Highlighting Advances in Lung Cancer

By John Zoidis, MD
Published: Wednesday, Jun 30, 2010
World Conference on Lung Cancer Convenes in Korea

Lung cancer is the second most common cancer and the most common cause of cancer-related death in both men and women in the US. The National Cancer Institute estimates there will be more than 213,000 cases of lung cancer this year, resulting in more than 160,000 deaths. The overall mortality rate lung cancer rose steadily through the 1980s and peaked around 1990. Although incidence and mortality rates for men have dropped over the past decade, a similar trend has not occurred in women. Mortality rates are greatest among African-American males, followed by white males.

Given these grim statistics, lung cancer remains one of the most researched diseases in the oncology community. There is a strong and ongoing effort to develop new and effective treatments for patients with non–small cell lung cancer (NSCLC) as well as those with small-cell lung cancer (SCLC).

The 12th World Conference on Lung Cancer (WCLC), organized by the International Association for the Study of Lung Cancer (IASLC), was held in early September in Seoul, Korea. The world’s top lung cancer specialists convened at the WCLC to present and discuss the latest research in this disease. Key themes included accurate targets, new combinations of drugs to reduce toxicity, and strategies to improve outcomes.

Giorgio Scagliotti, MD, Department of Clinical & Biological Sciences, University of Turin, Italy and an IASLC director, explained the focus of the meeting. “While we are focusing on the search for improved detection and prevention methods for lung cancer, it continues to be paramount that we improve the options we can provide patients who are already diagnosed. We hope that the findings from these studies will continue to support patient needs—specifically, reducing the toxicities associated with cancer therapy and improving overall survival rates.”

Recent Advances in Targeted Therapy

Key presentations on targeted therapy included exciting new data on cetuximab (Erbitux), gefitinib (Iressa), and erlotinib (Tarceva).

Thomas Lynch, MD, Massachusetts General Hospital, Boston, MA presented findings from the FLEX trial—a multicenter Phase III study of cetuximab in combination with taxane/carboplatin vs. taxane/carboplatin alone as a first-line treatment in 676 patients with advanced NSCLC. Cetuximab is a monoclonal antibody that targets the epidermal growth factor receptor (EGFR) pathway and indirectly promotes programmed cell death. The combination regimen significantly improved overall survival compared with taxane/carboplatin alone.

Oncologists are tailoring therapies to individual patient needs to effectively fight the disease, while managing potential side effects and toxicities, particularly in elderly patients. For example, the results of a Phase II, open-label, parallel-group study comparing gefitinib—an agent that specifically targets the EGFR—with vinorelbine in chemotherapy-naive elderly patents with locally advanced or metastatic NSCLC were presented by Dr. Lucio Crino, Silvestrini Hospital, Perugia, Italy. Gefitinib was comparable to vinorelbine in terms of progressionfree survival, overall survival, and overall response rate, but was better tolerated than vinorelbine.

Today’s research focuses on markers that may influence the patient’s response to therapy and overall survival. Erlotinib, an orally active inhibitor of EGFR tyrosine kinase, has been shown to improve survival rates and quality of lifein previous studies. Dr. E. H. Tan, Department of Medical Oncology, National Cancer Center, Singapore General Hospital, Singapore, presented the results of the multicenter, Phase II, open-label MERIT study, which was performed to identify molecular markers that may be predictive for clinical benefit with erlotinib. MERIT is the largest prospective RNA expression profiling study ever conducted in second-line NSCLC. Results from the 264 patients evaluable for efficacy support the use of erlotinib as an effective alternative to chemotherapy for patients with advanced NSCLC. An objective response was seen in 36 patients (13.6%), and 83 patients (31.4%) had clinical benefit.
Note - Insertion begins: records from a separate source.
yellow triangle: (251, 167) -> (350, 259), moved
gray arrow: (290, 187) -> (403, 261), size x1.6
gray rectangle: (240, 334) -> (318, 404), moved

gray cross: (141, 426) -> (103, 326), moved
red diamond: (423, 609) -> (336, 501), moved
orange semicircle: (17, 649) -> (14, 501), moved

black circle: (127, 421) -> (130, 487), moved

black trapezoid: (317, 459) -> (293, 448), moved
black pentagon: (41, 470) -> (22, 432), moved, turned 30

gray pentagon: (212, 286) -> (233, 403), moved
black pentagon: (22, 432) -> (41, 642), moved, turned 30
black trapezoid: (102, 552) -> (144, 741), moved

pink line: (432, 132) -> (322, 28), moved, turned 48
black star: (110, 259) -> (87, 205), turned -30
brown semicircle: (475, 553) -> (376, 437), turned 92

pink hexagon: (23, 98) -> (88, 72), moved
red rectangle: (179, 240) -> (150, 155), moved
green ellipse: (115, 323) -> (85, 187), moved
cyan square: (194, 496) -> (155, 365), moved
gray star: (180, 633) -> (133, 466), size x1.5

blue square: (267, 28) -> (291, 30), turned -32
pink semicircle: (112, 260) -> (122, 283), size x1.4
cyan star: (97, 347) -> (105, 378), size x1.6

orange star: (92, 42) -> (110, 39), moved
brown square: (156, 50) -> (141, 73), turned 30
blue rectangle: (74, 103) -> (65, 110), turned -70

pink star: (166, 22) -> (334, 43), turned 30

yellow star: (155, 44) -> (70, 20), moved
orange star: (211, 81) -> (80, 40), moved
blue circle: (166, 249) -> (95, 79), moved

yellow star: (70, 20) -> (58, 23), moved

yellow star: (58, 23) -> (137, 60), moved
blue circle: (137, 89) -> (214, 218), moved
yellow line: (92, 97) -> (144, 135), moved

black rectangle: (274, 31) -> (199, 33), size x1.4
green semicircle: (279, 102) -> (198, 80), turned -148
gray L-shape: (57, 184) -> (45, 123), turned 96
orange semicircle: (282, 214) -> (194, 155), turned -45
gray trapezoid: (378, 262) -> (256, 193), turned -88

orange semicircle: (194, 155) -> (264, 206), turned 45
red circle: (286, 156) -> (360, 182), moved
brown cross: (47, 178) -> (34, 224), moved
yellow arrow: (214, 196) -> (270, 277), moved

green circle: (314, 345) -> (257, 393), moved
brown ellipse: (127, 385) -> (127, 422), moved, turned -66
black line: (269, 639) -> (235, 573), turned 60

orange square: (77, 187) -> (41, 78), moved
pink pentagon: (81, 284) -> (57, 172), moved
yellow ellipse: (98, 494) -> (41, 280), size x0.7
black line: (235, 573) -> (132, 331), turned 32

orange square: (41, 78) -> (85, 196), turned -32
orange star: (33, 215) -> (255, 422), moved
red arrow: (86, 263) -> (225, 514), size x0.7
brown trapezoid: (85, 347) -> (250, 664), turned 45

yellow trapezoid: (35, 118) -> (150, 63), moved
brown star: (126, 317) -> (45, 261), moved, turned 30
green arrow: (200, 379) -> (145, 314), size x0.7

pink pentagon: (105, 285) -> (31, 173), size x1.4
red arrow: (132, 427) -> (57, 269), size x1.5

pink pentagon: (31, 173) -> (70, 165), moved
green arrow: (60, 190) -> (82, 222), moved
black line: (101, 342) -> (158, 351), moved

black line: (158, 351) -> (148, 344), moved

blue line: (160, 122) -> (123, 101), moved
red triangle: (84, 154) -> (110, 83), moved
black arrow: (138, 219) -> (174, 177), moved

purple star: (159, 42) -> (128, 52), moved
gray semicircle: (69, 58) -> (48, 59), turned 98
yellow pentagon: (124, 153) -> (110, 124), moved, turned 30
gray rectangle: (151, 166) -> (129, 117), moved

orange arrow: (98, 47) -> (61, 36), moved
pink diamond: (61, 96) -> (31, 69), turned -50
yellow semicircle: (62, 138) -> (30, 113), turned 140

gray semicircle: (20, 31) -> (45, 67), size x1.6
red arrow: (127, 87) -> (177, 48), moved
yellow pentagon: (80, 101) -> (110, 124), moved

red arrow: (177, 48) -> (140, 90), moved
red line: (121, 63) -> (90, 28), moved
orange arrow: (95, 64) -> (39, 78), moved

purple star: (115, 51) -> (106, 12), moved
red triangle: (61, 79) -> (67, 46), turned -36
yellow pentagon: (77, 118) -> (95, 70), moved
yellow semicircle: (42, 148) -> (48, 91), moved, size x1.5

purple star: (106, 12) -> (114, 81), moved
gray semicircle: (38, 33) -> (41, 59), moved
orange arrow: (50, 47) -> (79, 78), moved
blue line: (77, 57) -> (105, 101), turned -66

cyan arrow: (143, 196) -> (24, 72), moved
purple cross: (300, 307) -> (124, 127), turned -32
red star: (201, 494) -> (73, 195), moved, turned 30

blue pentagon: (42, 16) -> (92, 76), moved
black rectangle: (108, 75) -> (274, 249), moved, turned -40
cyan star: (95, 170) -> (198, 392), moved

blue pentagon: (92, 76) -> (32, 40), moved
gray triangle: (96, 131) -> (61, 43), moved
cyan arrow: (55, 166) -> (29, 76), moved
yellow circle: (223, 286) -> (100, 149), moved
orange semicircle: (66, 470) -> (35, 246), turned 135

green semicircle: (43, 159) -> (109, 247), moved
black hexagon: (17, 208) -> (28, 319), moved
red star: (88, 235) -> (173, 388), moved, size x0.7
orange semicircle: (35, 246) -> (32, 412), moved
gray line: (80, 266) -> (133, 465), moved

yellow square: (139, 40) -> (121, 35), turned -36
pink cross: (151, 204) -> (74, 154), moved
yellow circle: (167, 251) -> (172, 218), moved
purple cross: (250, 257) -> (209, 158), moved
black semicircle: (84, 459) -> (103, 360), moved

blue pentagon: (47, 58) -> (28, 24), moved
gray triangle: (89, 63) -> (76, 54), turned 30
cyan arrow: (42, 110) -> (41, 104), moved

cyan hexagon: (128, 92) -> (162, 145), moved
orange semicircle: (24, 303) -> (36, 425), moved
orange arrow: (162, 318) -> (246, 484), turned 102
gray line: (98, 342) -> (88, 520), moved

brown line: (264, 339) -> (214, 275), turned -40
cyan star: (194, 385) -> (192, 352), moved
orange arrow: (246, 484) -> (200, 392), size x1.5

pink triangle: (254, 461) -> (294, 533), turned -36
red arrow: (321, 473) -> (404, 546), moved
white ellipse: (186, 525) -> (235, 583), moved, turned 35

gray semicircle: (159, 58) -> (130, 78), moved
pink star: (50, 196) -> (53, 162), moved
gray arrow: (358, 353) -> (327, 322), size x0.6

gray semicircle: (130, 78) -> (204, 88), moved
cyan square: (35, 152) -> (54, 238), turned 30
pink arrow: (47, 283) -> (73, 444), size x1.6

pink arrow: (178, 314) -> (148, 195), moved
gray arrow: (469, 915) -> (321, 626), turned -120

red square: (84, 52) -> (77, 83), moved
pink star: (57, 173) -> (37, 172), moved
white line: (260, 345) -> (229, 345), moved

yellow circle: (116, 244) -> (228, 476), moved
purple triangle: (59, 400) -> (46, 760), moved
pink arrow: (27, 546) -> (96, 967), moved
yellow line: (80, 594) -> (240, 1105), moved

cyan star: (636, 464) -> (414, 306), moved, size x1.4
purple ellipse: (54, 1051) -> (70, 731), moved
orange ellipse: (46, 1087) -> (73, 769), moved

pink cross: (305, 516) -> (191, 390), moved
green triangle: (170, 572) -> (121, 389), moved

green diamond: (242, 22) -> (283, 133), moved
Median overall survival was 7.6 months; median progression-free survival was 11.3 weeks. The most common adverse events were rash, diarrhea, dyspnea, and anorexia.

Darbepoetin Alfa Study Shows No Negative Impact on Survival in SCLC

At the World Conference on Lung Cancer, Amgen presented the results from the so-called “145 Study”—a randomized, double-blind, placebo-controlled, Phase III study evaluating the efficacy and safety of darbepoetin alfa (Aranesp) in previously untreated patients with extensive-stage SCLC who are receiving chemotherapy. The study demonstrated no statistically significant difference in risk of death or investigator assessed progression-free survival between darbepoetin alfa and placebo.

The study is a component of Amgen’s ongoing pharmacovigilance program, designed to evaluate the effect of Aranesp on long-term survival in anemic patients undergoing concomitant chemotherapy. The study was completed 3 months ahead of Amgen’s post-marketing commitment; results were announced previously and primary data were provided to the FDA.